Exactly as we would break down sums of squares in ANOVA calculations, an algebraic identity is

$$||c_\mathcal{I} - c_\mathcal{J}||^2 = \frac{1}{|\mathcal{I}||\mathcal{J}|} \left(SS(\mathcal{I \cup J}) -\left(|\mathcal{I}|+|\mathcal{J}|\right) \left(\frac{1}{|\mathcal{I}|}SS(\mathcal{I}) + \frac{1}{|\mathcal{J}|}SS(\mathcal{J})\right)\right)$$

where "$SS$" refers to the sum of squares of distances between each point in a set and their centroid. The polarization identity re-expresses this in terms of squared distances between all points:

$$SS(\mathcal{K}) = \frac{1}{2}\sum_{i,j\,\in\,\mathcal{K}} ||x_i - x_j||^2 = \sum_{i\lt j\,\in\,\mathcal{K}} D_{ij}.$$

The computational effort therefore is $O((|\mathcal{I}|+|\mathcal{J}|)^2)$, with a very small implicit constant. When the clusters are approximately the same size and there are $k$ of them, this is $O(n^2/k^2)$, which is directly proportional to the number of entries in $D$: that would be the best one could hope for.
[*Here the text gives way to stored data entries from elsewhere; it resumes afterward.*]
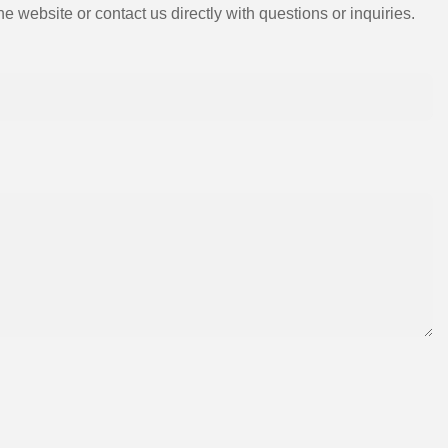
e website or contact us directly with questions or inquiries.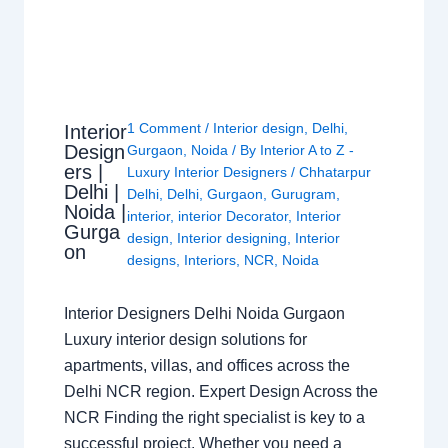
1 Comment
/
Interior design
,
Delhi
,
Interior
Design
Gurgaon
,
Noida
/ By
Interior A to Z -
ers |
Luxury Interior Designers
/
Chhatarpur
Delhi |
Delhi
,
Delhi
,
Gurgaon
,
Gurugram
,
Noida |
interior
,
interior Decorator
,
Interior
Gurga
design
,
Interior designing
,
Interior
on
designs
,
Interiors
,
NCR
,
Noida
Interior Designers Delhi Noida Gurgaon
Luxury interior design solutions for
apartments, villas, and offices across the
Delhi NCR region. Expert Design Across the
NCR Finding the right specialist is key to a
successful project. Whether you need a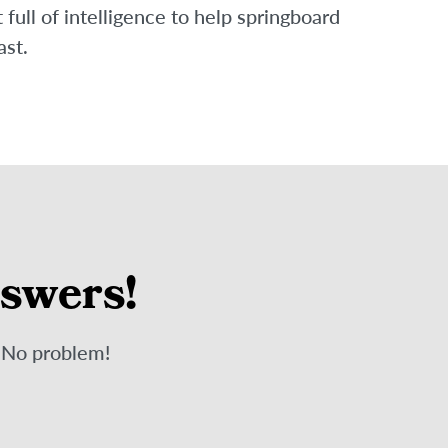
ull of intelligence to help springboard
ast.
nswers!
? No problem!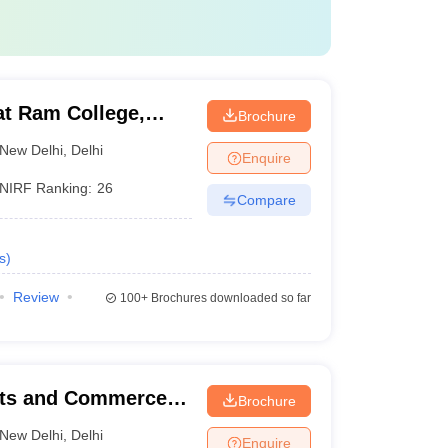
at Ram College,
Brochure
New Delhi
,
Delhi
Enquire
NIRF Ranking:
26
Compare
s
)
Review
100+
Brochures downloaded so far
rts and Commerce,
Brochure
New Delhi
,
Delhi
Enquire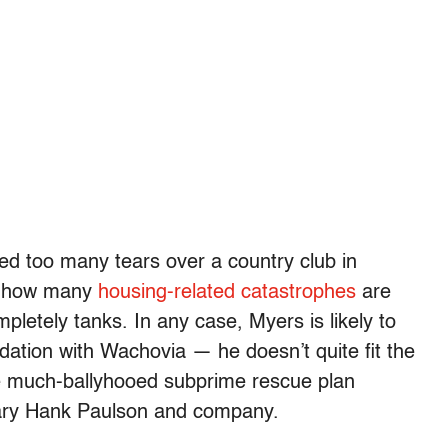
ed too many tears over a country club in
st how many
housing-related catastrophes
are
pletely tanks. In any case, Myers is likely to
ation with Wachovia — he doesn’t quite fit the
the much-ballyhooed subprime rescue plan
tary Hank Paulson and company.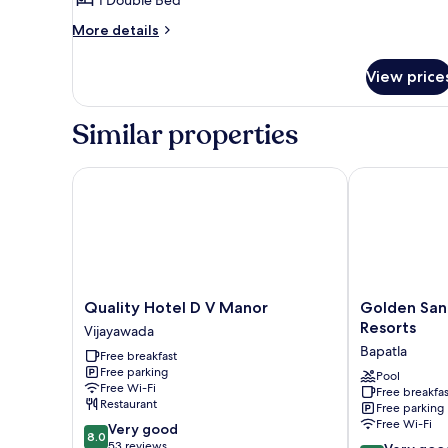
Family
More
More details
Apartment
details
-
for
View price
1
Queen
Bed
Bed
Room
Similar properties
Family
Apartment
-
Quality Hotel D V Manor
Golden Sands 
Queen
Bed
Quality
Golden
Quality Hotel D V Manor
Golden San
Hotel
Sands
Resorts
Vijayawada
D
-
Bapatla
Free breakfast
V
By
Free parking
Manor
The
Pool
Free Wi-Fi
Free breakfas
Vijayawada
Bay
Restaurant
Free parking
Resorts
Free Wi-Fi
8.0
Very good
Bapatla
8.0
out
53 reviews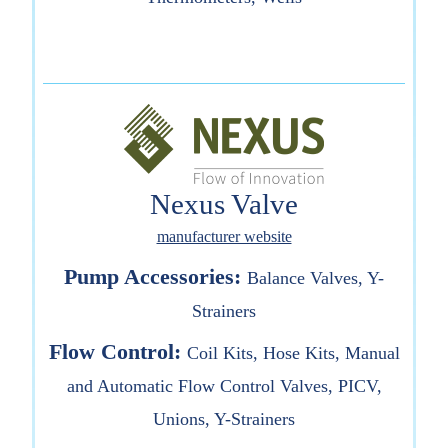
Nexus Valve
manufacturer website
Pump Accessories:
Balance Valves, Y-
Strainers
Flow Control:
Coil Kits, Hose Kits, Manual
and Automatic Flow Control Valves, PICV,
Unions, Y-Strainers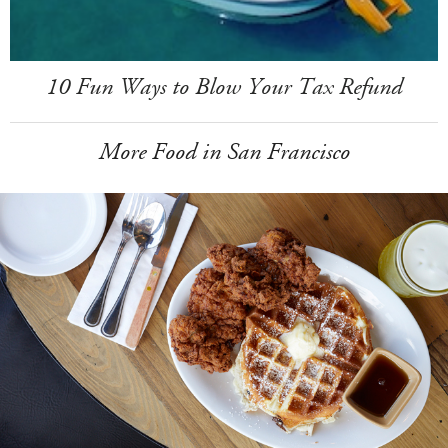
10 Fun Ways to Blow Your Tax Refund
More Food in San Francisco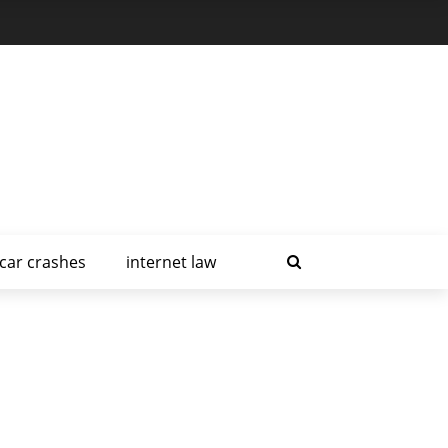
car crashes
internet law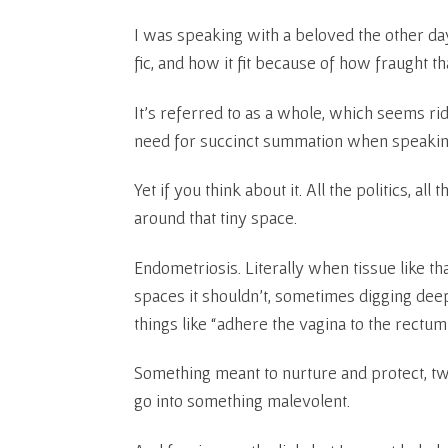
I was speaking with a beloved the other da
fic, and how it fit because of how fraught tha
It’s referred to as a whole, which seems rid
need for succinct summation when speakin
Yet if you think about it. All the politics, al
around that tiny space.
Endometriosis. Literally when tissue like th
spaces it shouldn’t, sometimes digging deep 
things like “adhere the vagina to the rectum”
Something meant to nurture and protect, twis
go into something malevolent.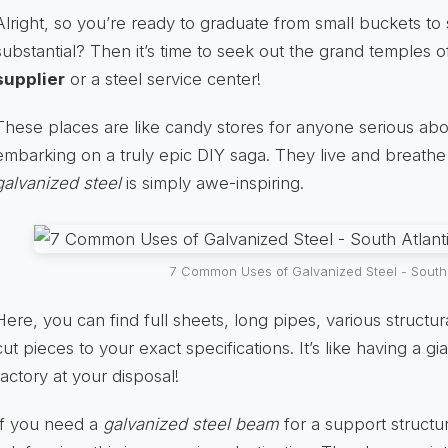
Alright, so you’re ready to graduate from small buckets to
substantial? Then it’s time to seek out the grand temples 
supplier
or a steel service center!
These places are like candy stores for anyone serious about
embarking on a truly epic DIY saga. They live and breathe 
galvanized steel
is simply awe-inspiring.
7 Common Uses of Galvanized Steel - South 
Here, you can find full sheets, long pipes, various struct
cut pieces to your exact specifications. It’s like having a g
factory at your disposal!
If you need a
galvanized steel beam
for a support structur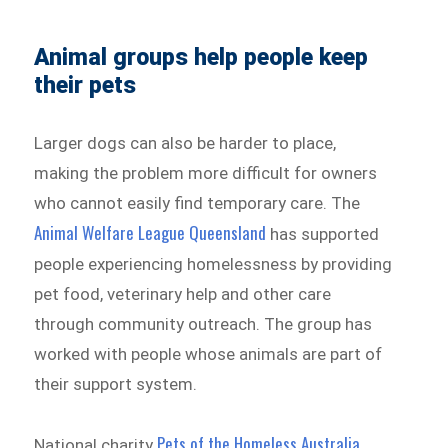
Animal groups help people keep
their pets
Larger dogs can also be harder to place,
making the problem more difficult for owners
who cannot easily find temporary care. The
Animal Welfare League Queensland
has supported
people experiencing homelessness by providing
pet food, veterinary help and other care
through community outreach. The group has
worked with people whose animals are part of
their support system.
Pets of the Homeless Australia
National charity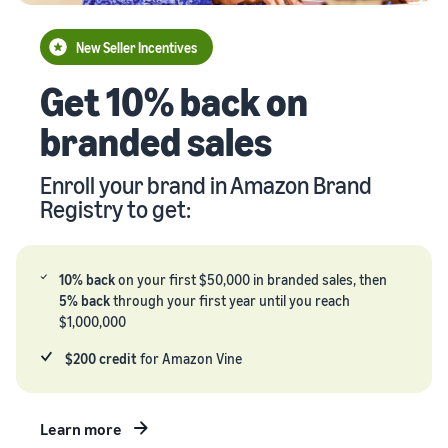
your
Seller
supply
stories
New Seller Incentives
chain
Learn how
Guide to
Get 10% back on
Get end-to-end
sellers are
growing
supply chain
finding
your
branded sales
management
success
brand
for multiple
on
on
sales channels
Amazon
Enroll your brand in Amazon Brand
Amazon
Registry to get:
Learn how
to
differentiate
your brand
10% back
on your first $50,000 in branded sales, then
and build
5% back
through your first year until you reach
customer
$1,000,000
loyalty
$200 credit
for Amazon Vine
Learn more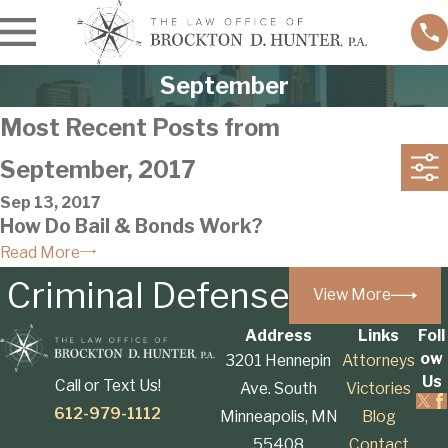
September
Most Recent Posts from
September, 2017
Sep 13, 2017
How Do Bail & Bonds Work?
Read More
Criminal Defense
View More
Address
Links
Foll
ow
3201 Hennepin
Attorneys
Us
Call or Text Us!
Ave. South
Victories
612-979-1112
Minneapolis, MN
Blog
55408
Contact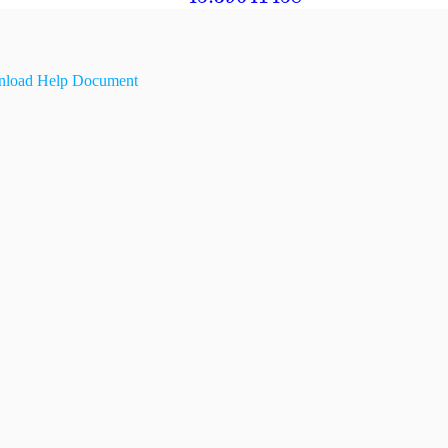
load Help Document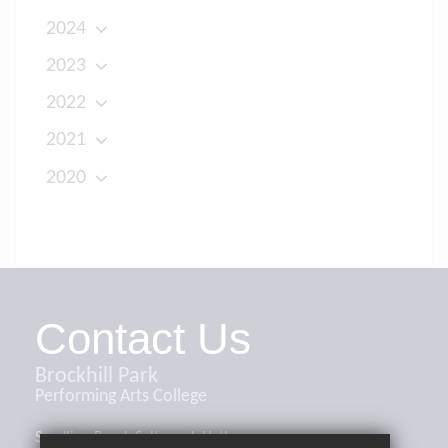
2024
2023
2022
2021
2020
Contact Us
Brockhill Park
Performing Arts College
Sandling Road, Saltwood, Hythe,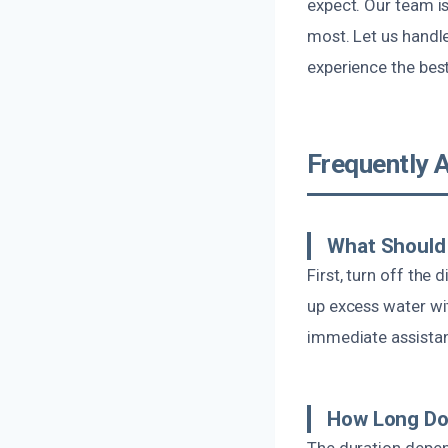
expect. Our team i
most. Let us handl
experience the bes
Frequently 
What Should 
First, turn off the
up excess water wi
immediate assistan
How Long Do
The duration depen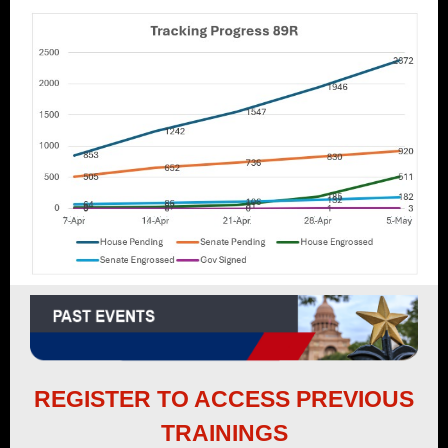
REGISTER TO ACCESS PREVIOUS
TRAININGS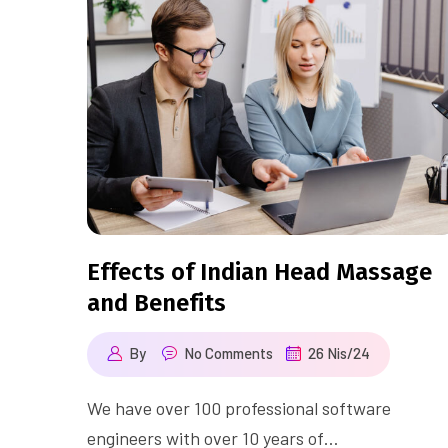
Effects of Indian Head Massage
and Benefits
By
No Comments
26 Nis/24
We have over 100 professional software
engineers with over 10 years of…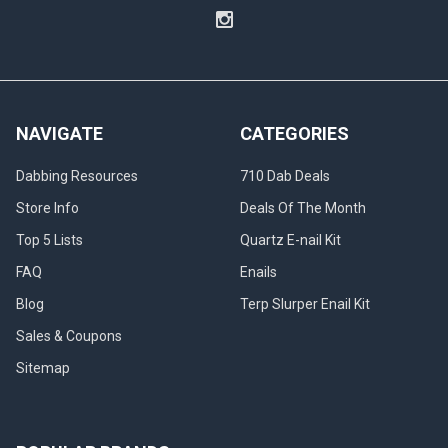
NAVIGATE
CATEGORIES
Dabbing Resources
710 Dab Deals
Store Info
Deals Of The Month
Top 5 Lists
Quartz E-nail Kit
FAQ
Enails
Blog
Terp Slurper Enail Kit
Sales & Coupons
Sitemap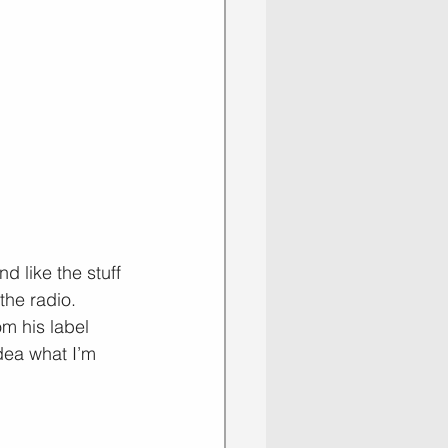
d like the stuff 
the radio. 
m his label 
dea what I’m 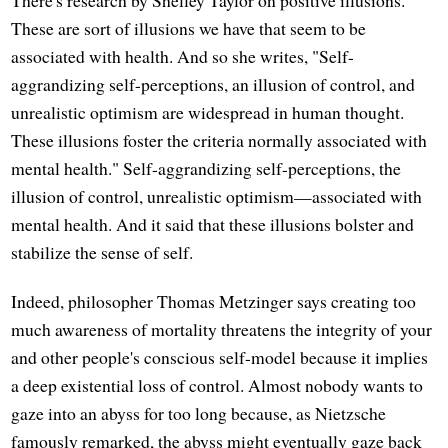
There's research by Shelley Taylor on positive illusions.
These are sort of illusions we have that seem to be
associated with health. And so she writes, "Self-
aggrandizing self-perceptions, an illusion of control, and
unrealistic optimism are widespread in human thought.
These illusions foster the criteria normally associated with
mental health." Self-aggrandizing self-perceptions, the
illusion of control, unrealistic optimism—associated with
mental health. And it said that these illusions bolster and
stabilize the sense of self.
Indeed, philosopher Thomas Metzinger says creating too
much awareness of mortality threatens the integrity of your
and other people's conscious self-model because it implies
a deep existential loss of control. Almost nobody wants to
gaze into an abyss for too long because, as Nietzsche
famously remarked, the abyss might eventually gaze back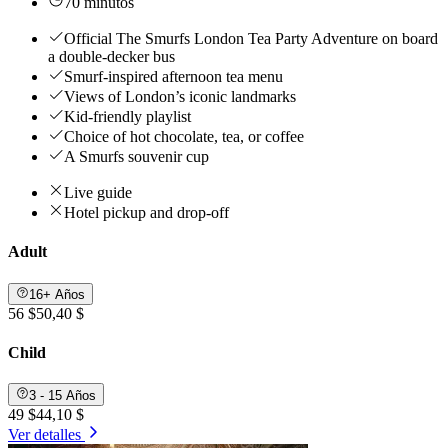
70 minutos
Official The Smurfs London Tea Party Adventure on board
a double-decker bus
Smurf-inspired afternoon tea menu
Views of London’s iconic landmarks
Kid-friendly playlist
Choice of hot chocolate, tea, or coffee
A Smurfs souvenir cup
Live guide
Hotel pickup and drop-off
Adult
16+ Años
56 $
50,40 $
Child
3 - 15 Años
49 $
44,10 $
Ver detalles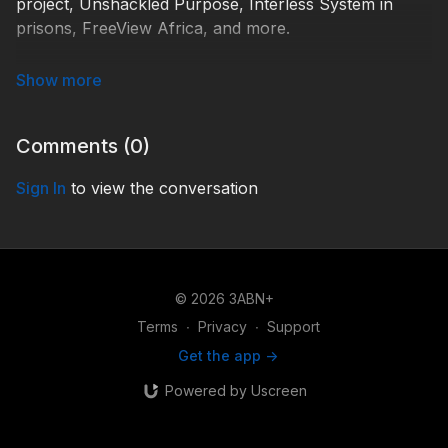
project, Unshackled Purpose, Interless System in
prisons, FreeView Africa, and more.
HC210001
Comments (
0
)
Sign In
to view the conversation
© 2026 3ABN+
Terms
∙
Privacy
∙
Support
Get the app ->
Powered by Uscreen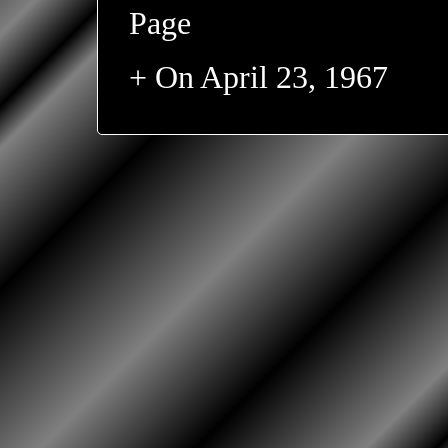
Page
+ On April 23, 1967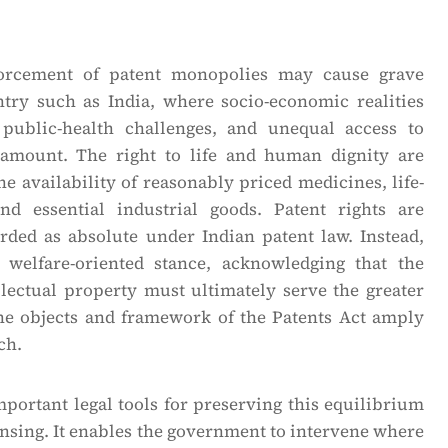
orcement of patent monopolies may cause grave
try such as India, where socio-economic realities
 public-health challenges, and unequal access to
ramount. The right to life and human dignity are
he availability of reasonably priced medicines, life-
nd essential industrial goods. Patent rights are
arded as absolute under Indian patent law. Instead,
 welfare-oriented stance, acknowledging that the
llectual property must ultimately serve the greater
The objects and framework of the Patents Act amply
ch.
portant legal tools for preserving this equilibrium
nsing. It enables the government to intervene where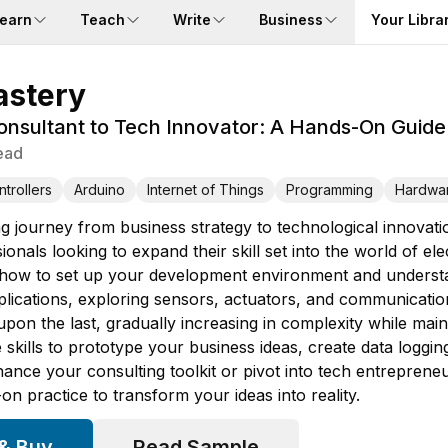
earn
Teach
Write
Business
Your Libra
astery
nsultant to Tech Innovator: A Hands-On Guide 
ead
trollers
Arduino
Internet of Things
Programming
Hardwa
g journey from business strategy to technological innovat
ssionals looking to expand their skill set into the world of e
g how to set up your development environment and underst
applications, exploring sensors, actuators, and communicati
pon the last, gradually increasing in complexity while main
e skills to prototype your business ideas, create data log
hance your consulting toolkit or pivot into tech entreprene
n practice to transform your ideas into reality.
 & Buy
Read Sample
R code to illustrate and test these calculations follows.

ss <- function(x) {
  n <- dim(x)[2]
  i <- rep(1:n, n)
  j <- as.vector(t(matrix(i,n)))
  d <- matrix(c(1,1) %*% (x[,i] - x[,j])^2 , n) # The distance matrix entries for `x`
  sum(d[lower.tri(d)])
}
centroid <- function(x) rowMeans(x)
distance2 <- function(x,y) sum((x-y)^2)
#
# Generate two clusters randomly.
#
n.x <- 3; n.y <- 2
x <- matrix(rnorm(2*n.x), 2)
y <- matrix(rnorm(2*n.y), 2)
#
# Compare two formulae.
#
cat("Squared distance between centroids =",
    distance2(centroid(x), centroid(y)),
    "Equivalent value =", 
    (ss(cbind(x,y)) - (n.x + n.y) * (ss(x)/n.x + ss(y)/n.y)) / (n.x*n.y),
    "\n")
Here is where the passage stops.